Pete Buttigieg expertly breaks down Amy Coney Barrett’s ominous Supreme Court opening statement

Amy Coney Barrett, LGBTQ, MSNBC, Pete Buttigieg, Politics, Ruth Bader Ginsburg, supreme court, US

Amy Coney Barrett (Chip Somodevilla/Getty) and Pete Buttigieg (Alexander Tamargo/Getty)

Pete Buttigieg has expertly broken down the ominous Supreme Court opening statement from Amy Coney Barrett, calling it “a pathway to judicial activism cloaked in judicial humility”.

The gay former presidential hopeful was being interviewed on MSNBC’s AM Joy on Sunday (11 October) when Barrett released her opening statement ahead of her Supreme Court nomination hearing.

In the statement, Amy Coney Barrett said she would make decisions purely based on the law and claimed that she would bring “new perspectives” to the Supreme Court.

“Courts have a vital responsibility to enforce the rule of law, which is critical to a free society,” she wrote in the statement.

“But courts are not designed to solve every problem or right every wrong in our public life.

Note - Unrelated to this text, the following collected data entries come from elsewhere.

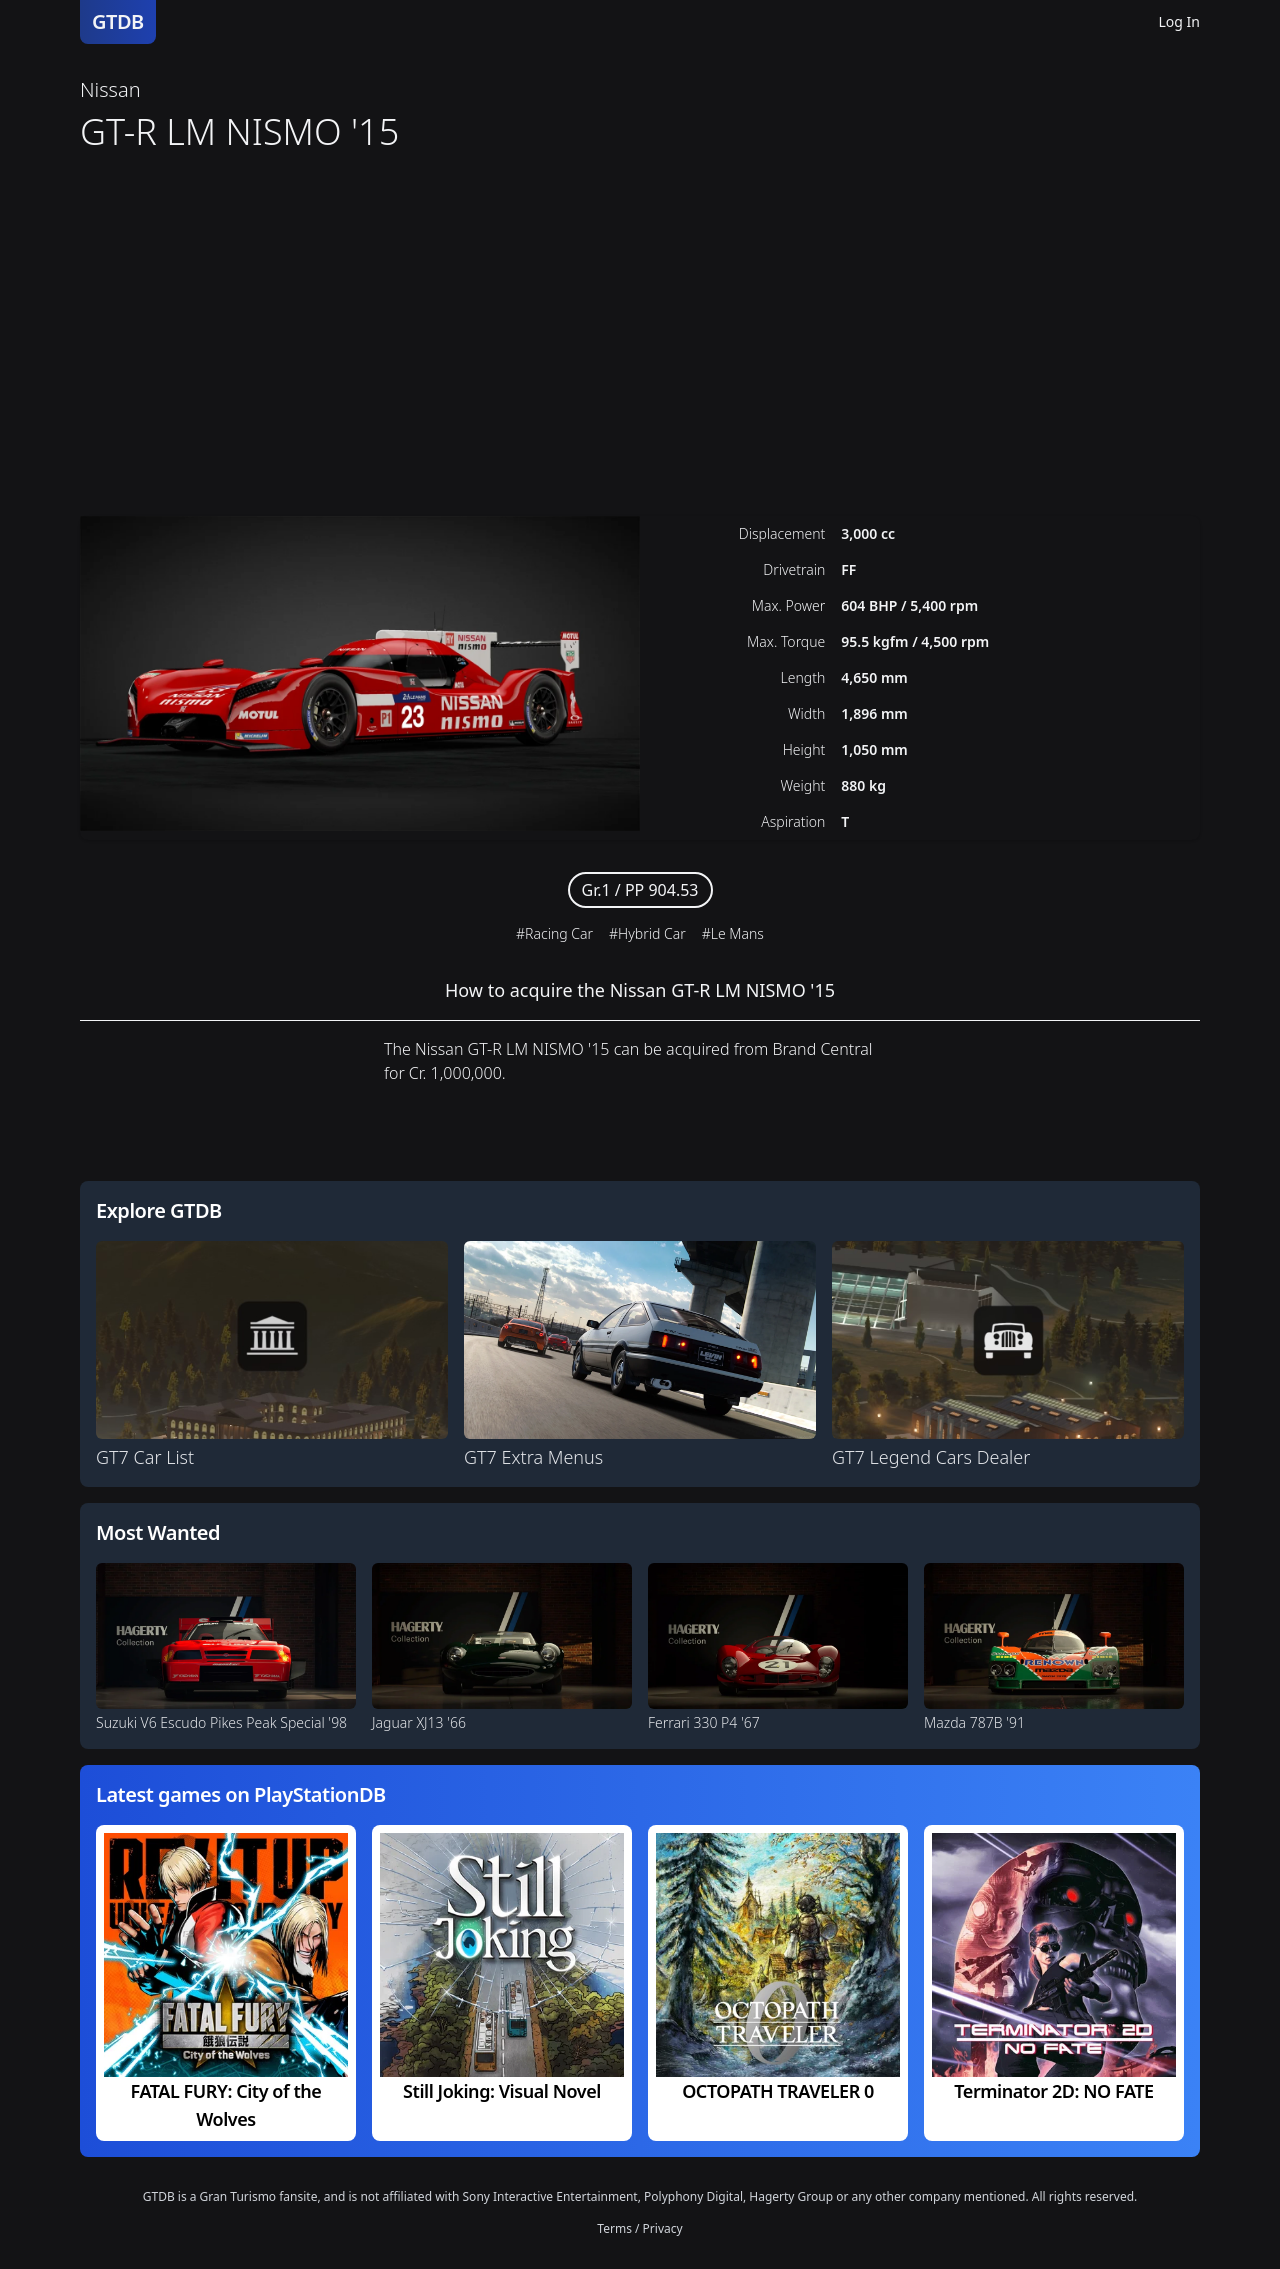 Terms (614, 2228)
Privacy (663, 2228)
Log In (1179, 21) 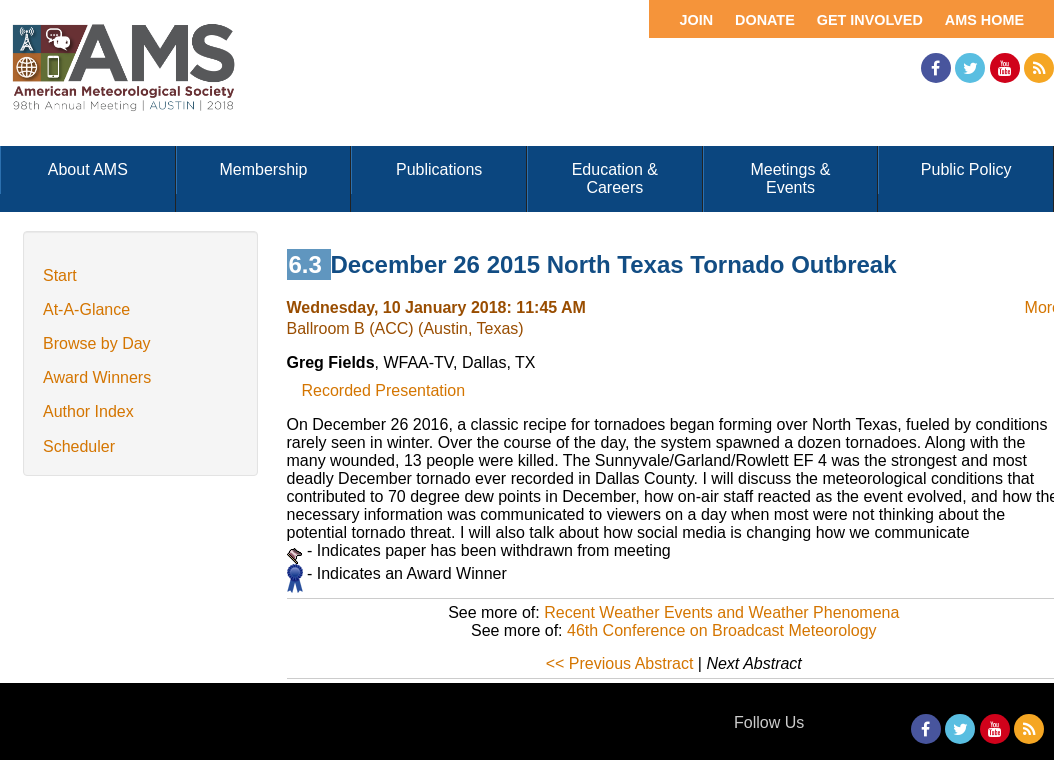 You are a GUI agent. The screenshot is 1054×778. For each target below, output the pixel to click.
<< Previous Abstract (620, 663)
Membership (263, 169)
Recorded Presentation (384, 390)
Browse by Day (97, 343)
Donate (765, 20)
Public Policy (966, 169)
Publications (439, 169)
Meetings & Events (790, 178)
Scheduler (79, 446)
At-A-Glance (86, 309)
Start (60, 275)
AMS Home (984, 20)
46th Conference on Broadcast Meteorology (722, 630)
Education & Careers (615, 178)
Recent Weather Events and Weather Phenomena (721, 612)
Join (696, 20)
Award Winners (97, 377)
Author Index (88, 411)
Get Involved (870, 20) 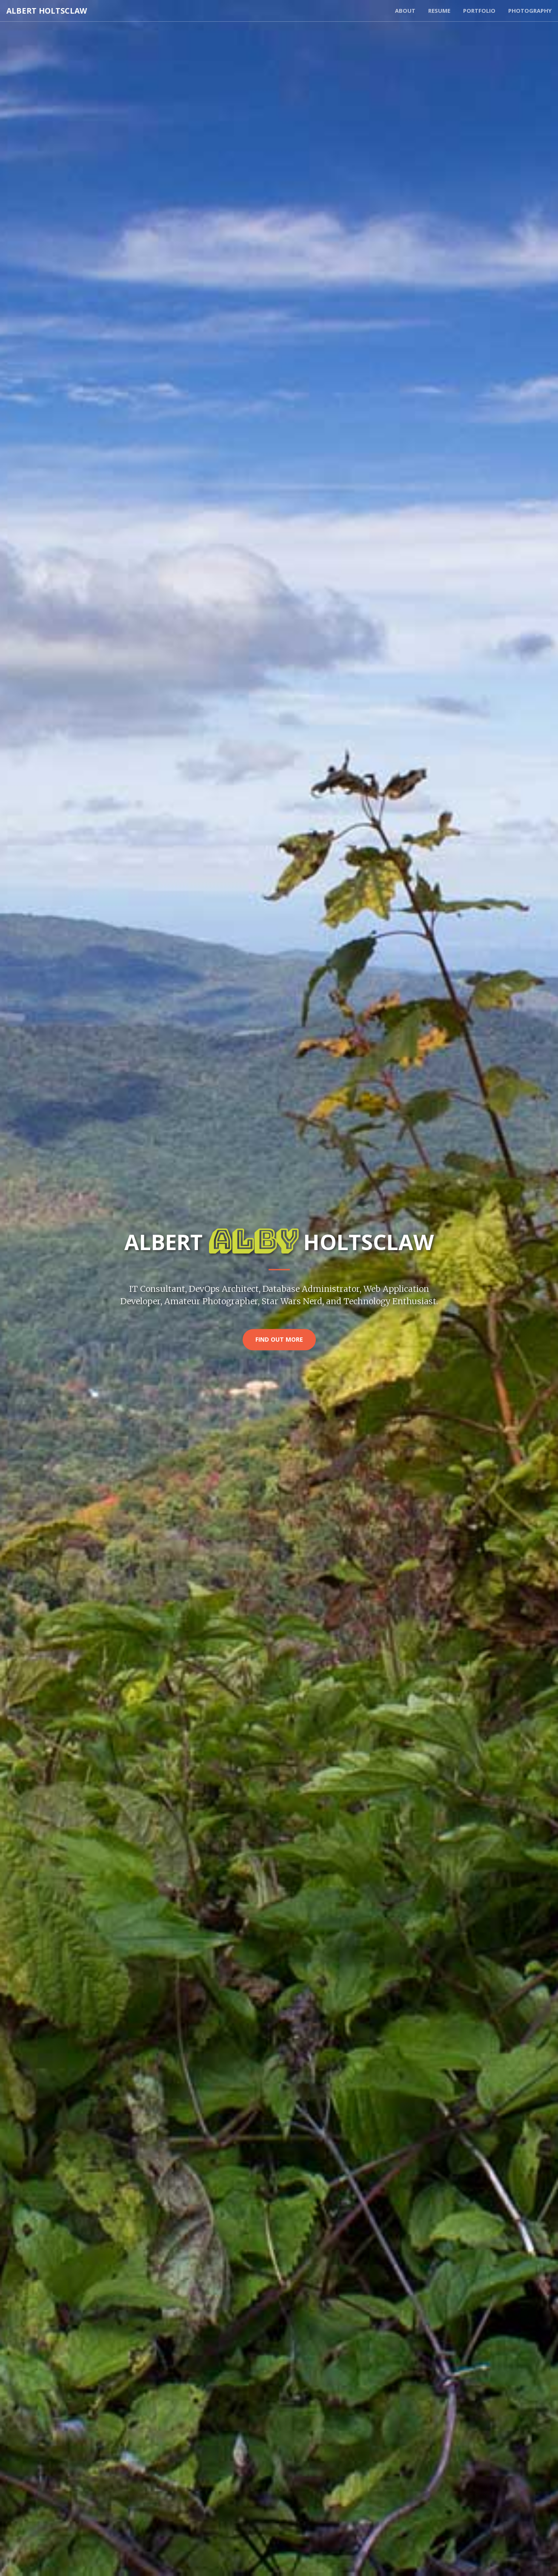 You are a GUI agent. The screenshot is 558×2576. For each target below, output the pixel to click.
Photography (530, 10)
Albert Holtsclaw (46, 11)
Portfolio (479, 10)
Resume (439, 10)
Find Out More (279, 1340)
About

The policy decisions and value judgements of government must be made by the political branches elected by and accountable to the people.

“The public should not expect courts to do so, and courts should not try.”

Amy Coney Barrett praised anti-LGBT+ former Supreme Court justice Antonin Scalia.

Barrett went on to praise former Supreme Court justice Antonin Scalia, who pushed back against LGBT+ rights at almost every opportunity throughout his career.

Many within the LGBT+ community fear that Barrett, a staunchly anti-LGBT+ Roman Catholic, could be instrumental in rolling back queer people’s rights if she is appointed to the court.

Buttigieg was unprepared to speak about Barrett’s opening statement, but quickly picked it apart live on MSNBC.

“This is what nominees do,” the former South Bend, Indiana mayor said. “They write the most seemingly unobjectionable, dry stuff. But really what I see in there is a pathway to judicial activism cloaked in judicial humility.”

“At the end of the day, rights in this country have been expanded because courts have understood what the true meaning of the letter of the law and the spirit of the constitution is.

“That is not about time-travelling yourself back to the 18th century and subjecting yourself to the same prejudices and limitations as the people who write these words.

“The constitution is a living document because the English language is a living language. And you need to have some readiness to understand that in order to serve on the court in a way that will actually make life better.

Buttigieg continued: “It was actually Thomas Jefferson himself who said that, ‘We might as well ask a man to still wear the coat which fitted him when he was a boy as expect future generations to live under’ – what he called – ‘the regime of their barbarous ancestors.’

“So even the founders that these kind of dead-end originalists clam fidelity to understood better than their ideological descendants – today’s judicial so-called conservatives – the importance of keeping with the times. And we deserve judges and justices who understand that.”

If Barrett is confirmed by the Senate, the Supreme Court will shift to a strong 6-to-3 conservative majority.

At 48 years old, she would be the youngest justice on the Supreme Court, meaning she could have a hand in shaping major legal decisions in the US for decades to come.